17.04.2025
Der linke Autor Ole Nymoen argumentiert gegen den Verteidigungskampf der Ukraine

Alles Jacke wie Hose

Der Podcaster Ole Nymoen hat ein Antikriegsbüchlein geschrieben, das sich hervorragend verkauft. Neben kritisch anmutenden Formeln über Staat und Nation enthält das Buch aber eine Anleitung zum politischen Querdenken und eine eklatante Verharmlosung des Gewaltpotentials von Diktaturen.

Während in den Politikressorts deutscher Medien über die Wehrpflicht diskutiert wird, schaffte es der Podcaster und Jacobin-Kolumnist Ole Nymoen mit seinem Büchlein »Warum ich niemals für mein Land kämpfen würde« in den Kulturteil zahlreicher Zeitungen und in entsprechende Fernsehsendungen und Talkshows.

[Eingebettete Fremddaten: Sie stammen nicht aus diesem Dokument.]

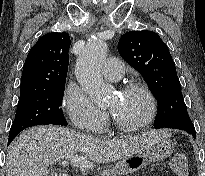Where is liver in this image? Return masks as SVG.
I'll use <instances>...</instances> for the list:
<instances>
[{
  "label": "liver",
  "mask_w": 205,
  "mask_h": 176,
  "mask_svg": "<svg viewBox=\"0 0 205 176\" xmlns=\"http://www.w3.org/2000/svg\"><path fill=\"white\" fill-rule=\"evenodd\" d=\"M167 135L164 130H153L109 140L62 127H34L22 132L7 149L6 176H48L47 167L63 160H70L74 167L93 169L95 163H110L139 153Z\"/></svg>",
  "instance_id": "1"
}]
</instances>
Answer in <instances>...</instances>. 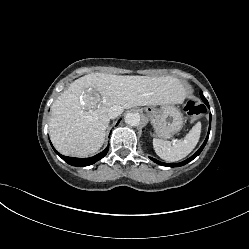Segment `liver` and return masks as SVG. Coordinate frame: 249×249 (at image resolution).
<instances>
[{"instance_id":"6515ba94","label":"liver","mask_w":249,"mask_h":249,"mask_svg":"<svg viewBox=\"0 0 249 249\" xmlns=\"http://www.w3.org/2000/svg\"><path fill=\"white\" fill-rule=\"evenodd\" d=\"M97 92L98 95H92ZM186 89L171 76H122L91 73L75 81L51 107L49 134L63 155L88 157L104 143L114 106H156L180 103Z\"/></svg>"}]
</instances>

Dort wird er als Vertreter der »Generation Z« präsentiert, die mehrheitlich die Wehrpflicht ablehnt, und steht damit im Kontrast zu den üblichen altlinken Vertretern der sogenannten Friedensbewegung, die oft verschwörungstheoretisch, national und rechtsoffen daherkommen.

Nymoen, der mit seinem Podcast-Partner Wolfgang M. Schmitt eine Art Anti-Influencer-Buch geschrieben hat, ist selbst Polit-Influencer. Und vor allem ist er sehr links. »Die Unterordnung unter Staat und Kapital wird so vehement gefordert wie lange nicht mehr« – solche Sätze finden sich in seinem Buch zuhauf.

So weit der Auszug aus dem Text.